HOW TO COMPLETE THIS TASK: Where an entry contains a picture, omit the picture and repeat the rest exactly.

DATA PROVIDED Start Marker

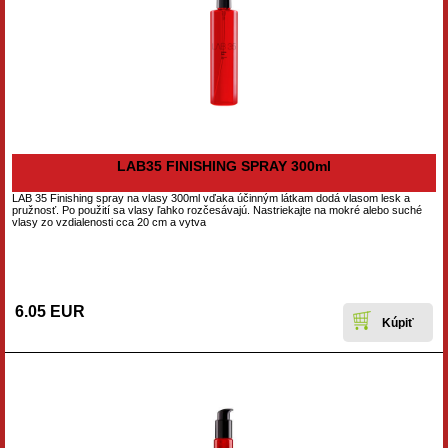
LAB35 FINISHING SPRAY 300ml
LAB 35 Finishing spray na vlasy 300ml vďaka účinným látkam dodá vlasom lesk a
pružnosť. Po použití sa vlasy ľahko rozčesávajú. Nastriekajte na mokré alebo suché
vlasy zo vzdialenosti cca 20 cm a vytva
6.05 EUR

DATA PROVIDED End Marker

EXERCISE RESPONSE:
LAB35 FINISHING SPRAY 300ml
LAB 35 Finishing spray na vlasy 300ml vďaka účinným látkam dodá vlasom lesk a
pružnosť. Po použití sa vlasy ľahko rozčesávajú. Nastriekajte na mokré alebo suché
vlasy zo vzdialenosti cca 20 cm a vytva
6.05 EUR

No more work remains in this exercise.